Stored data entries
****************************************

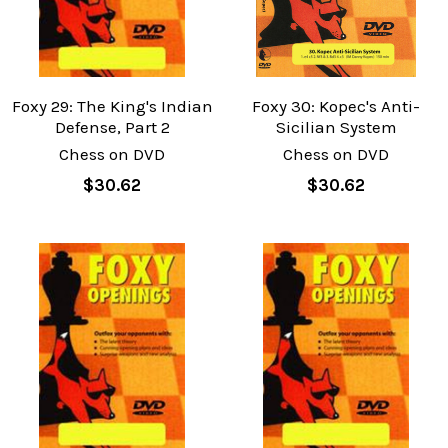
Foxy 29: The King's Indian
Foxy 30: Kopec's Anti-
Defense, Part 2
Sicilian System
Chess on DVD
Chess on DVD
$30.62
$30.62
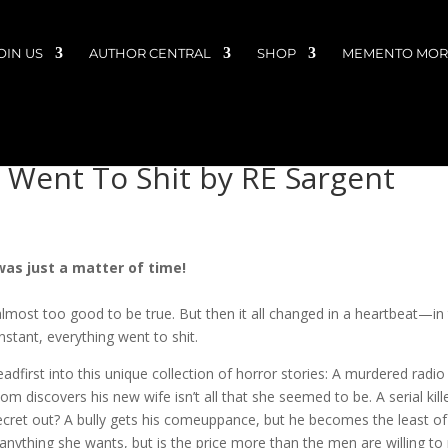
OIN US
AUTHOR CENTRAL
SHOP
MEMENTO MORI
 Went To Shit by RE Sargent
 was just a matter of time!
lmost too good to be true. But then it all changed in a heartbeat—in
nstant, everything went to shit.
dfirst into this unique collection of horror stories: A murdered radio
discovers his new wife isn’t all that she seemed to be. A serial kille
is secret out? A bully gets his comeuppance, but he becomes the least of
anything she wants, but is the price more than the men are willing to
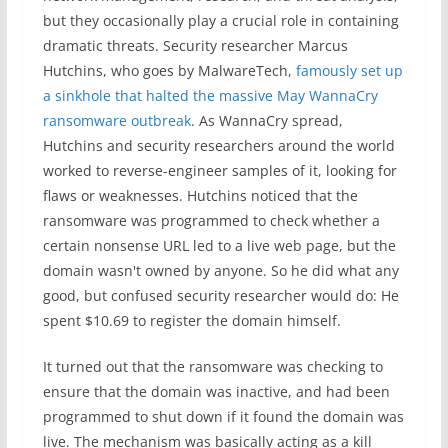
but they occasionally play a crucial role in containing
dramatic threats. Security researcher Marcus
Hutchins, who goes by MalwareTech,
famously set up
a sinkhole that halted the massive May WannaCry
ransomware outbreak
. As WannaCry spread,
Hutchins and security researchers around the world
worked to reverse-engineer samples of it, looking for
flaws or weaknesses. Hutchins noticed that the
ransomware was programmed to check whether a
certain nonsense URL led to a live web page, but the
domain wasn't owned by anyone. So he did what any
good, but confused security researcher would do: He
spent $10.69 to register the domain himself.
It turned out that the ransomware was checking to
ensure that the domain was inactive, and had been
programmed to shut down if it found the domain was
live. The mechanism was basically acting as a kill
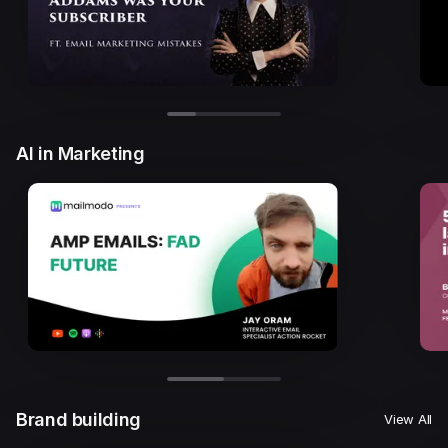
AI in Marketing
Brand building
View All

****************************************

Restate the data above word for word, so that the only difference is the missing pictures.

Foxy 29: The King's Indian
Foxy 30: Kopec's Anti-
Defense, Part 2
Sicilian System
Chess on DVD
Chess on DVD
$30.62
$30.62
OIN US
AUTHOR CENTRAL
SHOP
MEMENTO MORI
 Went To Shit by RE Sargent
 was just a matter of time!
lmost too good to be true. But then it all changed in a heartbeat—in
nstant, everything went to shit.
dfirst into this unique collection of horror stories: A murdered radio
discovers his new wife isn’t all that she seemed to be. A serial kille
is secret out? A bully gets his comeuppance, but he becomes the least of
anything she wants, but is the price more than the men are willing to
but they occasionally play a crucial role in containing
dramatic threats. Security researcher Marcus
Hutchins, who goes by MalwareTech,
famously set up
a sinkhole that halted the massive May WannaCry
ransomware outbreak
. As WannaCry spread,
Hutchins and security researchers around the world
worked to reverse-engineer samples of it, looking for
flaws or weaknesses. Hutchins noticed that the
ransomware was programmed to check whether a
certain nonsense URL led to a live web page, but the
domain wasn't owned by anyone. So he did what any
good, but confused security researcher would do: He
spent $10.69 to register the domain himself.
It turned out that the ransomware was checking to
ensure that the domain was inactive, and had been
programmed to shut down if it found the domain was
live. The mechanism was basically acting as a kill
AI in Marketing
Brand building
View All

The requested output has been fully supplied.